Inspur and Altera Launch Speech Recognition FPGA Solution with OpenCL

AUSTIN, TX -- Server vendor Inspur Group and FPGA chipmaker Altera launch a speech recognition acceleration solution based on Altera's Arria® 10 FPGAs and DNN algorithm from iFLYTEK, an intelligent speech technology provider in China, at SC15 conference in Austin, Texas. The launch results in Inspur becoming a HPC systems vendor with HPC heterogeneous computing application capabilities in GPU, MIC and FPGA.

The deep learning speech recognition acceleration solution leverages an Altera Arria 10 FPGA, iFLYTEK's deep neural network (DNN) recognition algorithms and Inspur's FPGA-based DNN parallel design, migration and optimization with OpenCL. The solution has a hardware platform in CPU+Arria 10 FPGA heterogeneous architecture and software in a high-level programming model in OpenCL to enable migration from CPU to FPGAs.

"Software algorithms for deep learning models need be fine-tuned and optimized continuously. Server accelerators with fixed functionalities will have increasingly low efficiency over time and waste space and electricity," said Yu Zhenhua, director of technology, iFLYTEK Co., Ltd. "In contrast, FPGAs are flexible, customizable and power-efficient. This is also an important reason that iFLYTEK decided to migrate DNN algorithms to a FPGA platform."

Field-Programmable Gate Arrays (FPGA), which have the characteristics of both an application-specific integrated circuit (ASIC) and a general chip, have the ability to do data parallel and task parallel computing simultaneously, which allows them to be more efficient in dealing with specific applications. FPGAs are currently used in logic control, signal processing and image processing and recently in online recognition systems.

"Inspur's Arria 10 FPGA-based deep learning speech recognition solution further demonstrates the performance-per Watt advantages that FPGA accelerators provide," said David Gamba, general manager of the computer & storage business unit at Altera. "This success in solution development will become an important reference for FPGAs in the deep learning field."

Meanwhile, Inspur is also expanding its software cooperation on the speech recognition system, designing OpenCL programming frameworks combined with iFLYTEK's applications, to increase the efficiency of application programming. With these efforts, Inspur can enable the migration of more applications to FPGA-based platforms and foster an FPGA ecosystem, which includes FPGA software, hardware and an applied algorithms library.

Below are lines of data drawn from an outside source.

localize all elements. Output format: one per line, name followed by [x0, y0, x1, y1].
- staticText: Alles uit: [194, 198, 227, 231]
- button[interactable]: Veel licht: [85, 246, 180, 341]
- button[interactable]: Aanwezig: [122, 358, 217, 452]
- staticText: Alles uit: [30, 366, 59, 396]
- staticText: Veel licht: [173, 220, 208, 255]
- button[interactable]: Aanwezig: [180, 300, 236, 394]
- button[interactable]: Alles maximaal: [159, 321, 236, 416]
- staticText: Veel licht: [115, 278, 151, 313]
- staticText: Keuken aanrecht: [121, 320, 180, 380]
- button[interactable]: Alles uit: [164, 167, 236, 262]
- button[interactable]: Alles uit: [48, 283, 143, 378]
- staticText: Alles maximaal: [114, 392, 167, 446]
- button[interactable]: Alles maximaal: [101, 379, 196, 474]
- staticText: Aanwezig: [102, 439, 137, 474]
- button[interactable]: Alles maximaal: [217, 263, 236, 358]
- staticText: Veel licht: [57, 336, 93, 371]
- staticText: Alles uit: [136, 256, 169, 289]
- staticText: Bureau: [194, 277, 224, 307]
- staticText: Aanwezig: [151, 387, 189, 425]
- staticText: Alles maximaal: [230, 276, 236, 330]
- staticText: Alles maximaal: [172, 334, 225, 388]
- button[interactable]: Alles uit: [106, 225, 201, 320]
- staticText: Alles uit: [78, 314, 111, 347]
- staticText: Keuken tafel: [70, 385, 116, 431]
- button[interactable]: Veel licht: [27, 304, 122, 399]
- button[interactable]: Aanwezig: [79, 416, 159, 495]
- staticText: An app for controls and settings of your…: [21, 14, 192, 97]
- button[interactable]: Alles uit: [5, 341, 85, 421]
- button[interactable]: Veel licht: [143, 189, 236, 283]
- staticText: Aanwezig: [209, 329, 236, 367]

When speaking about further cooperation, Hu Leijun, vice president of Inspur, said that Inspur is committed to providing clients with computing solutions that best suit their needs. Given FPGA-based solutions great advantages in terms of performance per watt, Inspur will expand its software cooperation with IFLYTEK and Altera on FPGA-based deep learning online speech recognition applications. Moreover, Inspur will develop an FPGA-based system solutions, covering full cabinet computing, Internet and storage solutions, with the aim of making these solutions available for applications and clients in other fields.

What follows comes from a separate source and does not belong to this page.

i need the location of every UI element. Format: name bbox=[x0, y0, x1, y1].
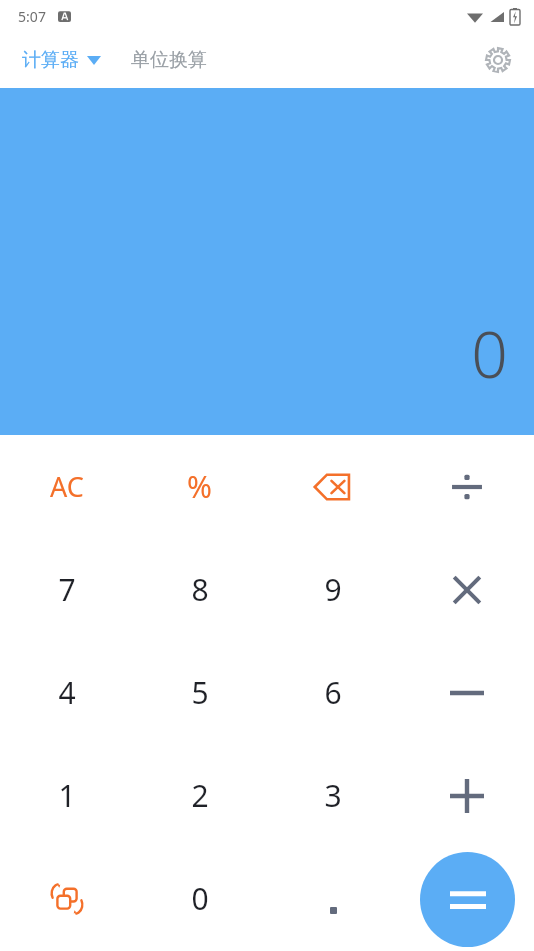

In the future, a CPU+FPGA solution will probably be the new heterogeneous computing model for HPC, more and more HPC applications, data center applications and Internet deep learning applications will use CPU+FPGA solution.

The solution revealed include:

•High performance: When processing 100 bounds data, the DNN running time based on two Intel's Xeon E5-2650 V2 CPU (16 cores) is 242.027s, while the DNN running time based on Altera's Arria 10 FPGA is 84.312s, with a faster performance acceleration of 2.871.
•Low power consumption: The power consumption of Altera's Arria 10 FPGA and two Intel Xeon E5-2650 V2 CPU are respectively 30W and 190W, with the power consumption of FPGA-based system is 15.7 percent that of a CPU system. In an actual test of the DNN algorithms, an FPGA-based system can realize high performance per watt, up to 30GFlops/W, greatly saving application power costs.
•Easy to program: It only took four man-months for software engineers to do FPGA-based DNN parallel program development with OpenCL programming models. If traditional underlying languages, such as Verilog and VHDL, were used, it would take 12 man-months at least to do similar development, with collaboration between software engineers and hardware engineers required.
•High adaptability: FPGA can execute data-parallel computing with a DNRange model or task-parallel computing with a Pipeline model to address more applications and bring overall performance improvement to more applications and software.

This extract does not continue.